Serebryakov, Aleksandr Vladimirovich - a retired professor. – “The bad guy.” In “The Three Sisters” a vaguely similar character is named “Andrei” and is also the first listed; and in “The Cherry Orchard” a not completely dissimilar character is named Andreyevna. Coincidence? I think not. Each is “the landowner”—and as seems to be a motif in Chekhov plays, Aleksandr is thinking about selling his estate. Little does he know that the estate is the last thing keeping Uncle Vanya from going over the deep end, and that his choice to sell it could cost him his life. (It doesn’t. No one dies. This is a family friendly production, bring the kids!)
Elena Andreyevna (or sometimes Yelena) - his young and beautiful second wife, 27 years old. – Elena is sort of like a MacGuffin. Everyone wants her, but she has the libido of a rock. Uncle Vanya wants her, but she really doesn’t want Uncle Vanya. Astroff also wants her, and her inability to reject him fast enough brings Uncle Vanya into a jealous madness that might cost Aleksandr his life. (But won’t. See above.)
Sofia Alexandrovna (Sonia) - his plain daughter by his first marriage. Mostly exists for Astroff to rant at. Largely forgettable.
Voinitskaya, Maria Vasilievna - the widow of a privy councillor, mother of the first wife of the professor. Totally irrelevant and utterly forgettable.
Voinitsky, Ivan Petrovitch ("Uncle Vanya") - Sonia's uncle, and Maria Vasilievna's son. His snide cynicism makes him the only character enjoyable to read and at all memorable.
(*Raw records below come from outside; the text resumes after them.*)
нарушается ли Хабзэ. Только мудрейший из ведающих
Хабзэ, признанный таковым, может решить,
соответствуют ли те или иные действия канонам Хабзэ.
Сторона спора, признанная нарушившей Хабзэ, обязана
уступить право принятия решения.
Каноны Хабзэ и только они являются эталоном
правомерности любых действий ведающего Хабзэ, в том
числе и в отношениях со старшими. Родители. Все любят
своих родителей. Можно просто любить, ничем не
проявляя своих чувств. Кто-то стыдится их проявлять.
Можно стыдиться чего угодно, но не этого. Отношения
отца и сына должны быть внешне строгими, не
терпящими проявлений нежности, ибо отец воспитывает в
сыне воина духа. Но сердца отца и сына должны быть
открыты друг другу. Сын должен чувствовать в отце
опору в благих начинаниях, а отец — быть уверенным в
Astroff, Michail Lvovich - a doctor. – Mr. Rantsalot. Will not shut up about the forest and the trees. Another motif in Chekhov is a doctor who has recently lost a patient and blames himself for it. Astroff is the token doctor in this play. (After all, Chekhov was a doctor, so he had to have some sort of doctor in the play.) Despite his ridiculous number of lines, Astroff is more a secondary antagonist and less of a sympathetic support character.
Telegin, Ilya Ilyitch - an impoverished landowner, also known as Waffles. Marina - an old nurse. Workman. All essentially forgettable.
I suggest just sparknoting or wikipediaing “The Three Sisters” and “The Cherry Orchard” because both of them I found too dreadful to actually review.
Words:
Unprepossessing: Not overtly impressive; unremarkable; nondescript.
Samovar: a metal urn, used esp. by Russians for heating water for making tea.
Indolent: having or showing a disposition to avoid exertion; slothful.
Sepulcher: a tomb, grave, or burial place.